*** Opening Listed records ***
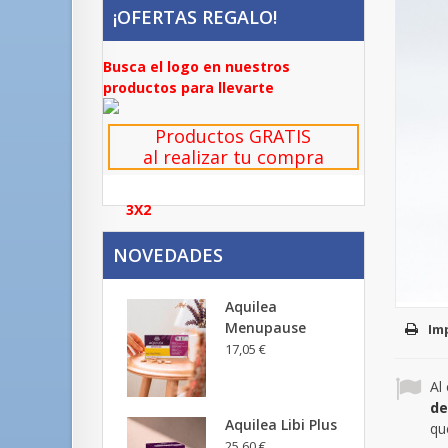
¡OFERTAS REGALO!
Busca el logo en nuestros
productos para llevarte
Productos GRATIS
al realizar tu compra
3X2
NOVEDADES
Aquilea
Menupause
Im
17,05 €
Al
de
Aquilea Libi Plus
qu
25,60 €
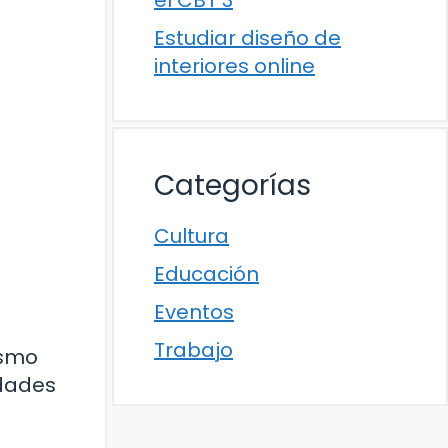
el CBT 3
Estudiar diseño de
interiores online
Categorías
Cultura
Educación
Eventos
Trabajo
ismo
idades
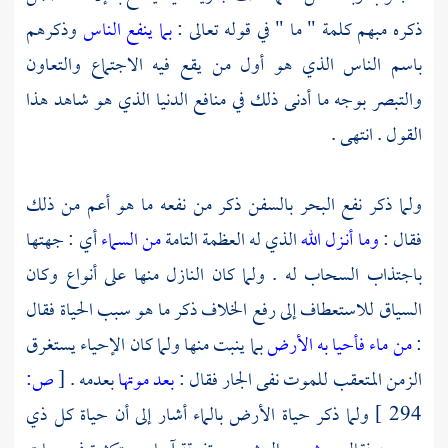
ذكره مبهم كلمة " ما " في قوله تعالى :
بما ينفع الناس
وذكرهم
باسم الناس الذي هو أول من يقع فيه الاجتماع والتعاون
والتبصر بوجه ما أدنى ذلك في منافع الدنيا الذي هو شاهد هذا
القول . انتهى .
ولما ذكر نفع البحر بالسفن ذكر من نفعه ما هو أعم من ذلك
فقال :
وما أنـزل الله
الذي له العظمة التامة
من السماء
أي : جهتها
باجتذاب السحاب له . ولما كان النازل منها على أنواع وكان
السياق للاستعطاف إلى رفع الخلاف ذكر ما هو سبب الحياة فقال
:
من ماء فأحيا به الأرض
بما ينبت منها ولما كان الإحياء يستغرق
الزمن المتعقب للموت نفى الجار فقال :
بعد موتها
بعدمه .
[
ص:
294 ]
ولما ذكر حياة الأرض بالماء أشار إلى أن حياة كل ذي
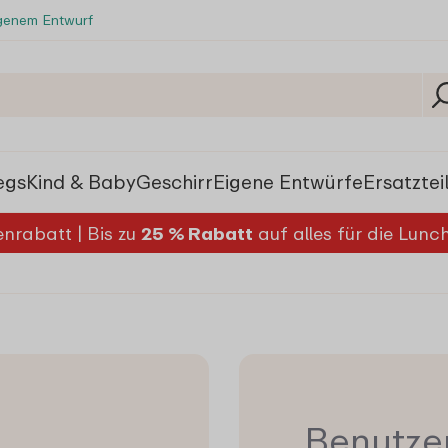
igenem Entwurf
egs
Kind & Baby
Geschirr
Eigene Entwürfe
Ersatztei
nrabatt | Bis zu
25 % Rabatt
auf alles für die Lun
Benutzer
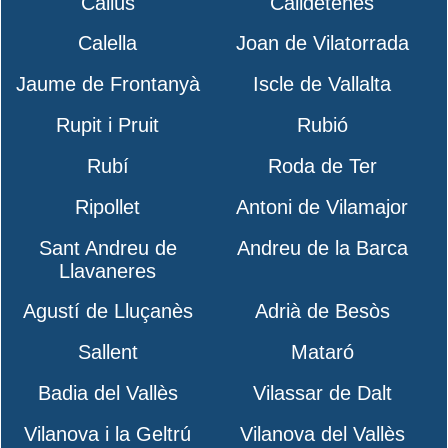
Callús
Calldetenes
Calella
Joan de Vilatorrada
Jaume de Frontanyà
Iscle de Vallalta
Rupit i Pruit
Rubió
Rubí
Roda de Ter
Ripollet
Antoni de Vilamajor
Sant Andreu de
Andreu de la Barca
Llavaneres
Agustí de Lluçanès
Adrià de Besòs
Sallent
Mataró
Badia del Vallès
Vilassar de Dalt
Vilanova i la Geltrú
Vilanova del Vallès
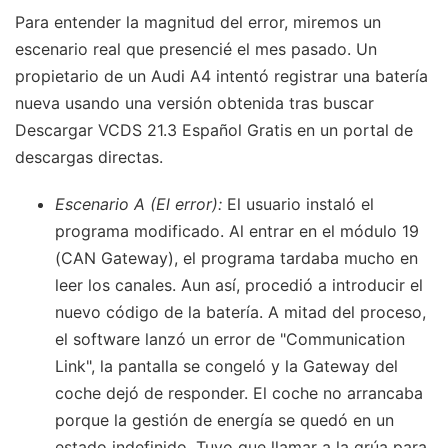
Para entender la magnitud del error, miremos un
escenario real que presencié el mes pasado. Un
propietario de un Audi A4 intentó registrar una batería
nueva usando una versión obtenida tras buscar
Descargar VCDS 21.3 Español Gratis en un portal de
descargas directas.
Escenario A (El error):
El usuario instaló el
programa modificado. Al entrar en el módulo 19
(CAN Gateway), el programa tardaba mucho en
leer los canales. Aun así, procedió a introducir el
nuevo código de la batería. A mitad del proceso,
el software lanzó un error de "Communication
Link", la pantalla se congeló y la Gateway del
coche dejó de responder. El coche no arrancaba
porque la gestión de energía se quedó en un
estado indefinido. Tuvo que llamar a la grúa para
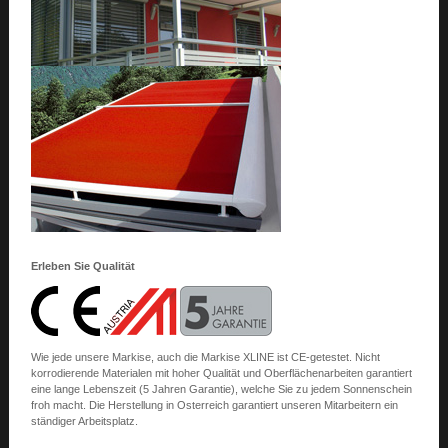
Erleben Sie Qualität
Wie jede unsere Markise, auch die Markise XLINE ist CE-getestet. Nicht
korrodierende Materialen mit hoher Qualität und Oberflächenarbeiten garantiert
eine lange Lebenszeit (5 Jahren Garantie), welche Sie zu jedem Sonnenschein
froh macht. Die Herstellung in Osterreich garantiert unseren Mitarbeitern ein
ständiger Arbeitsplatz.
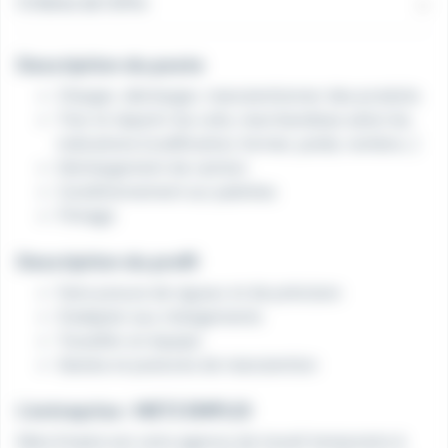
Critères de l'offre
Description du poste
Charger, décharger, manutentionner des produits
Trier et répartir les colis, marchandises selon les
indications (codification, format, poids, nombre...)
Déchargement de camion
Conditionnement sur palettes
Filmage
Description du profil
Faire preuve de rigueur et de précision
S'adapter aux changements
Travailler en équipe
Gestes et postures de manutention
L'entreprise : METZ EMPLOI
Metz Emploi est votre agence de travail temporaire à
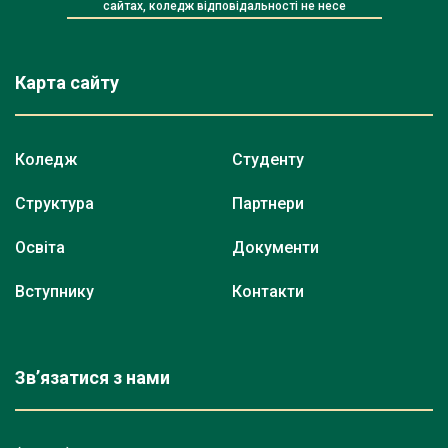
сайтах, коледж відповідальності не несе
Карта сайту
Коледж
Студенту
Структура
Партнери
Освіта
Документи
Вступнику
Контакти
Зв’язатися з нами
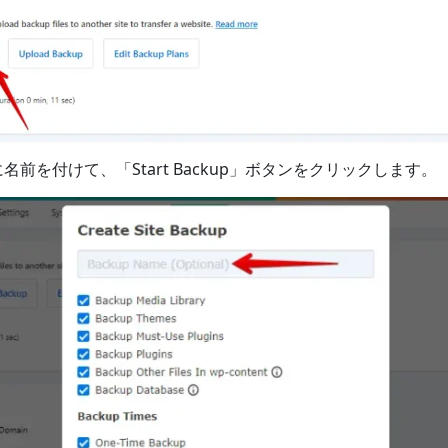
名前を付けて、「Start Backup」ボタンをクリックします。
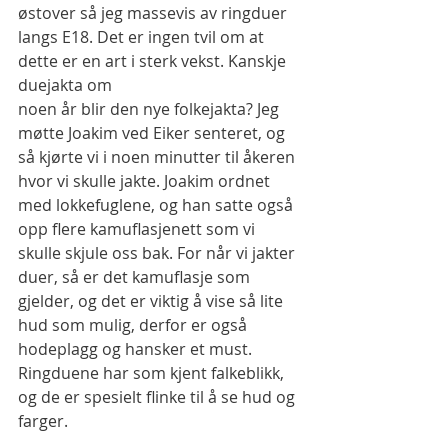
østover så jeg massevis av ringduer 
langs E18. Det er ingen tvil om at 
dette er en art i sterk vekst. Kanskje 
duejakta om 
noen år blir den nye folkejakta? Jeg 
møtte Joakim ved Eiker senteret, og 
så kjørte vi i noen minutter til åkeren 
hvor vi skulle jakte. Joakim ordnet 
med lokkefuglene, og han satte også 
opp flere kamuflasjenett som vi 
skulle skjule oss bak. For når vi jakter 
duer, så er det kamuflasje som 
gjelder, og det er viktig å vise så lite 
hud som mulig, derfor er også 
hodeplagg og hansker et must. 
Ringduene har som kjent falkeblikk, 
og de er spesielt flinke til å se hud og 
farger.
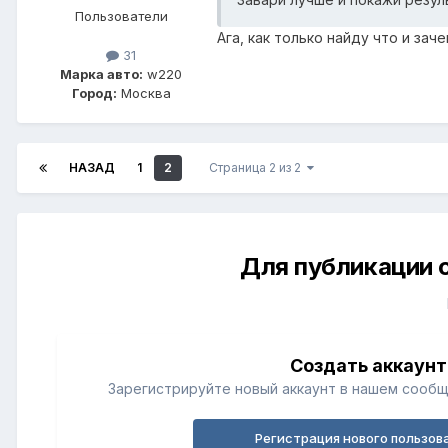
Пользователи
Ага, как только найду что и зач
31
Марка авто:
w220
Город:
Москва
НАЗАД
1
2
Страница 2 из 2
Для публикации 
Создать аккаунт
Зарегистрируйте новый аккаунт в нашем сообщ
Регистрация нового пользов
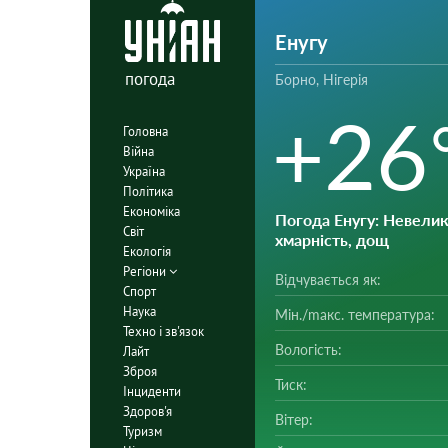
Енугу
погода
Борно, Нігерія
+26
Головна
Війна
Україна
Політика
Економіка
Погода Енугу
: Невели
Світ
хмарність, дощ
Екологія
Регіони
Відчувається як:
Спорт
Наука
Мін./mакс. температура:
Техно і зв'язок
Вологість:
Лайт
Зброя
Тиск:
Інциденти
Здоров'я
Вітер:
Туризм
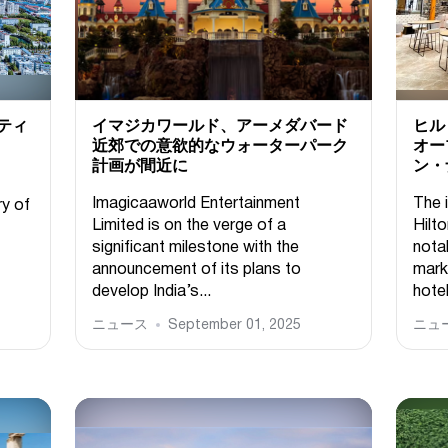
ティ
イマジカワールド、アーメダバード
ヒル
近郊での意欲的なウォーターパーク
オー
計画が間近に
ン・
Imagicaaworld Entertainment
The 
ry of
Limited is on the verge of a
Hilto
significant milestone with the
notab
announcement of its plans to
mark
develop India’s...
hotel
ニュース
September 01, 2025
ニュ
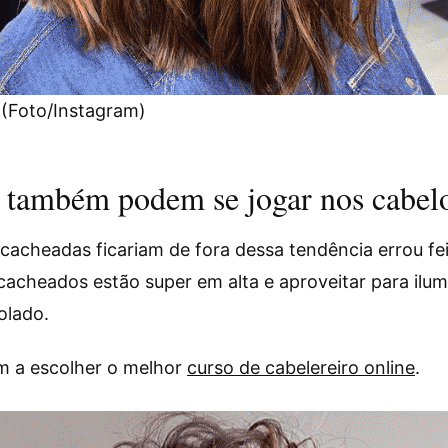
 (Foto/Instagram)
 também podem se jogar nos cabelo
acheadas ficariam de fora dessa tendência errou fe
acheados estão super em alta e aproveitar para ilumin
olado.
 a escolher o melhor
curso de cabelereiro online
.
*** Closing Listed records ***
_Exercise aim_.
Your response must reproduce every line of the data exactly, with images omitted.

_Completed task_.
¡OFERTAS REGALO!
Busca el logo en nuestros
productos para llevarte
Productos GRATIS
al realizar tu compra
3X2
NOVEDADES
Aquilea
Menupause
Im
17,05 €
Al
de
Aquilea Libi Plus
qu
25,60 €
el CBT 3
Estudiar diseño de
interiores online
Categorías
Cultura
Educación
Eventos
Trabajo
ismo
idades
ذكره مبهم كلمة " ما " في قوله تعالى :
بما ينفع الناس
وذكرهم
باسم الناس الذي هو أول من يقع فيه الاجتماع والتعاون
والتبصر بوجه ما أدنى ذلك في منافع الدنيا الذي هو شاهد هذا
القول . انتهى .
ولما ذكر نفع البحر بالسفن ذكر من نفعه ما هو أعم من ذلك
فقال :
وما أنـزل الله
الذي له العظمة التامة
من السماء
أي : جهتها
باجتذاب السحاب له . ولما كان النازل منها على أنواع وكان
السياق للاستعطاف إلى رفع الخلاف ذكر ما هو سبب الحياة فقال
:
من ماء فأحيا به الأرض
بما ينبت منها ولما كان الإحياء يستغرق
الزمن المتعقب للموت نفى الجار فقال :
بعد موتها
بعدمه .
[
ص:
294 ]
ولما ذكر حياة الأرض بالماء أشار إلى أن حياة كل ذي
igenem Entwurf
egs
Kind & Baby
Geschirr
Eigene Entwürfe
Ersatztei
nrabatt | Bis zu
25 % Rabatt
auf alles für die Lun
Benutzer
Callús
Calldetenes
Calella
Joan de Vilatorrada
Jaume de Frontanyà
Iscle de Vallalta
Rupit i Pruit
Rubió
Rubí
Roda de Ter
Ripollet
Antoni de Vilamajor
Sant Andreu de
Andreu de la Barca
Llavaneres
Agustí de Lluçanès
Adrià de Besòs
Sallent
Mataró
Badia del Vallès
Vilassar de Dalt
Vilanova i la Geltrú
Vilanova del Vallès
Para entender la magnitud del error, miremos un
escenario real que presencié el mes pasado. Un
propietario de un Audi A4 intentó registrar una batería
nueva usando una versión obtenida tras buscar
Descargar VCDS 21.3 Español Gratis en un portal de
descargas directas.
Escenario A (El error):
El usuario instaló el
programa modificado. Al entrar en el módulo 19
(CAN Gateway), el programa tardaba mucho en
leer los canales. Aun así, procedió a introducir el
nuevo código de la batería. A mitad del proceso,
el software lanzó un error de "Communication
Link", la pantalla se congeló y la Gateway del
coche dejó de responder. El coche no arrancaba
porque la gestión de energía se quedó en un
estado indefinido. Tuvo que llamar a la grúa para
Erleben Sie Qualität
Wie jede unsere Markise, auch die Markise XLINE ist CE-getestet. Nicht
korrodierende Materialen mit hoher Qualität und Oberflächenarbeiten garantiert
eine lange Lebenszeit (5 Jahren Garantie), welche Sie zu jedem Sonnenschein
froh macht. Die Herstellung in Osterreich garantiert unseren Mitarbeitern ein
ständiger Arbeitsplatz.
Critères de l'offre
Description du poste
Charger, décharger, manutentionner des produits
Trier et répartir les colis, marchandises selon les
indications (codification, format, poids, nombre...)
Déchargement de camion
Conditionnement sur palettes
Filmage
Description du profil
Faire preuve de rigueur et de précision
S'adapter aux changements
Travailler en équipe
Gestes et postures de manutention
L'entreprise : METZ EMPLOI
Metz Emploi est votre agence de travail temporaire à
сайтах, коледж відповідальності не несе
Карта сайту
Коледж
Студенту
Структура
Партнери
Освіта
Документи
Вступнику
Контакти
Зв’язатися з нами
名前を付けて、「Start Backup」ボタンをクリックします。
østover så jeg massevis av ringduer 
langs E18. Det er ingen tvil om at 
dette er en art i sterk vekst. Kanskje 
duejakta om 
noen år blir den nye folkejakta? Jeg 
møtte Joakim ved Eiker senteret, og 
så kjørte vi i noen minutter til åkeren 
hvor vi skulle jakte. Joakim ordnet 
med lokkefuglene, og han satte også 
opp flere kamuflasjenett som vi 
skulle skjule oss bak. For når vi jakter 
duer, så er det kamuflasje som 
gjelder, og det er viktig å vise så lite 
hud som mulig, derfor er også 
hodeplagg og hansker et must. 
Ringduene har som kjent falkeblikk, 
og de er spesielt flinke til å se hud og 
farger.
Пользователи
Ага, как только найду что и зач
31
Марка авто:
w220
Город:
Москва
НАЗАД
1
2
Страница 2 из 2
Для публикации 
Создать аккаунт
Зарегистрируйте новый аккаунт в нашем сообщ
Регистрация нового пользов
Енугу
погода
Борно, Нігерія
+26
Головна
Війна
Україна
Політика
Економіка
Погода Енугу
: Невели
Світ
хмарність, дощ
Екологія
Регіони
Відчувається як:
Спорт
Наука
Мін./mакс. температура:
Техно і зв'язок
Вологість:
Лайт
Зброя
Тиск:
Інциденти
Здоров'я
Вітер:
Туризм
ティ
イマジカワールド、アーメダバード
ヒル
近郊での意欲的なウォーターパーク
オー
計画が間近に
ン・
Imagicaaworld Entertainment
The 
ry of
Limited is on the verge of a
Hilto
significant milestone with the
notab
announcement of its plans to
mark
develop India’s...
hotel
ニュース
September 01, 2025
ニュ
 (Foto/Instagram)
 também podem se jogar nos cabelo
acheadas ficariam de fora dessa tendência errou fe
acheados estão super em alta e aproveitar para ilumin
olado.
 a escolher o melhor
curso de cabelereiro online
.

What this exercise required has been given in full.